Solido has been at this for 12 years — I was at Solido for 11 of those year.  We’ve implemented these solutions into two products lines.

  • The first one is Variation Designer, that’s a production tool that uses a lot of different machine learning techniques for differentiating against the status quo. People don’t come to Solido because we have the same solution as everyone else; they come to us because our solutions are 10 times or 100 times or 1000 times faster, but are still accurate and provable. You can still make engineering decisions based on the results.
  • The second set of tools is the newer one we just announced this year. It’s called the Machine Learning (ML) Characterization Suite. This is basically applying a lot of what we know, a lot of our tools in our tool box, to the problem of library timing characterization.

We can speed up that process by weeks as well, with machine learning technologies. This is for standard cell, memory, and I/O type of problems.

Another thing we’re doing, that we just announced recently, is ML Labs. We know there are a lot of other problems in this space that our customers have that still exist in the world that aren’t solved yet by machine learning technologies. And there are a lot of initiatives to apply machine learning technologies to try and solve problems.

What we want to do is act as the glue, to basically take customer problems, collaborate with them on them, run a proof of concept using real data, make sure that it’s a reasonable direction. Then ultimately bring new products to market in new spaces. So, that’s a new initiative that we’ve got at Solido as well on the machine learning side.

That was just a little bit of information about machine learning for engineering, and sharing some of the things that have made that successful in production, things that you really need to think about if you’re looking to apply machine learning solutions to solve your problems.



Q. Related to yield improvement and pessimism reduction: What does Solido do specifically with same BSIM models and variation blocks that others don’t do, and what do you improve there exactly?

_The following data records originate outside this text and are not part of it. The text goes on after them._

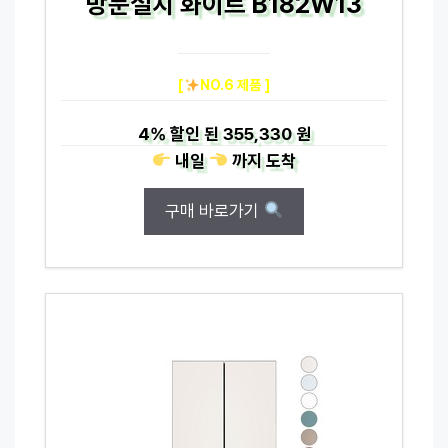
방문설치 화이트 B182W13
[
NO.6 제품 ]
4%
할인 된
355,330 원
내일
까지
도착
구매 바로가기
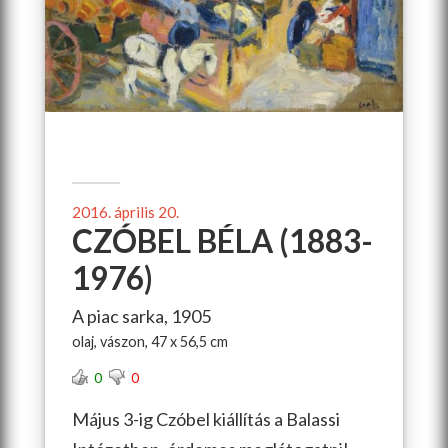
2016. április 20.
CZÓBEL BÉLA (1883-
1976)
A piac sarka, 1905
olaj, vászon, 47 x 56,5 cm
0
0
Május 3-ig Czóbel kiállítás a Balassi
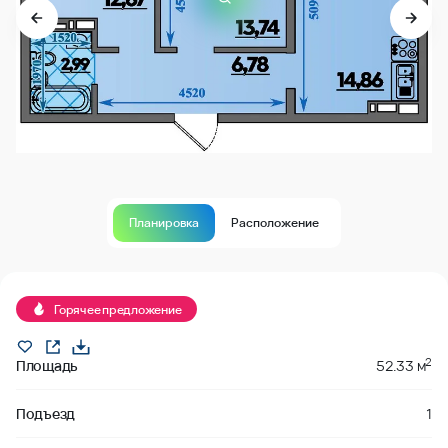
Планировка
Расположение
Продано
Горячее предложение
2
Площадь
52.33 м
Подъезд
1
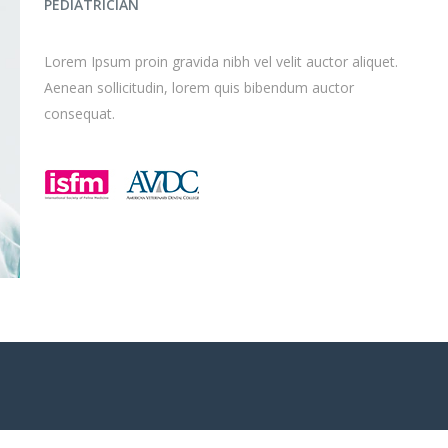
PEDIATRICIAN
Lorem Ipsum proin gravida nibh vel velit auctor aliquet.
Aenean sollicitudin, lorem quis bibendum auctor
consequat.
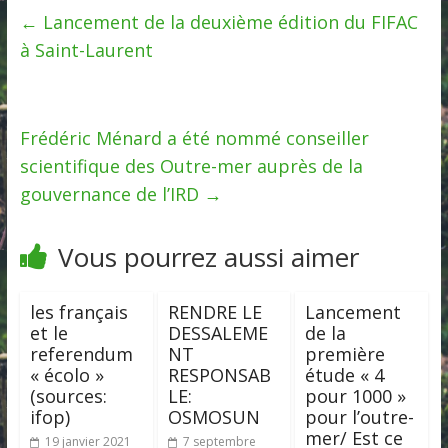
←
Lancement de la deuxième édition du FIFAC
à Saint-Laurent
Frédéric Ménard a été nommé conseiller
scientifique des Outre-mer auprès de la
gouvernance de l’IRD
→
Vous pourrez aussi aimer
les français
RENDRE LE
Lancement
et le
DESSALEME
de la
referendum
NT
première
« écolo »
RESPONSAB
étude « 4
(sources:
LE:
pour 1000 »
ifop)
OSMOSUN
pour l’outre-
mer/ Est ce
19 janvier 2021
7 septembre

Jeff: Yeah, that’s a good question. When designers are faced with uncertainty they’ll over margin. Chips need to work.  I think the way to best address this is that to make designers want to reduce margins, you must give them a lot more certainty in the quality of the answers. With machine learning technologies, you can get a lot more coverage.

Let’s say you’ve got a fixed schedule, you can get a lot more coverage of this space, which can give you a lot more information, and a lot more confidence that you’ve found all the worst cases, you know how everything behaves. Then you can make much more aggressive design decisions. That’s the biggest thing that leads to over margin reduction.

[Solido has] tools that analyze that; we’ve got tools that help people fix it as well. But it’s really about that confidence in reducing uncertainty — that’s where the gold happens because designers make more aggressive decisions when they think they’ve got the right answer.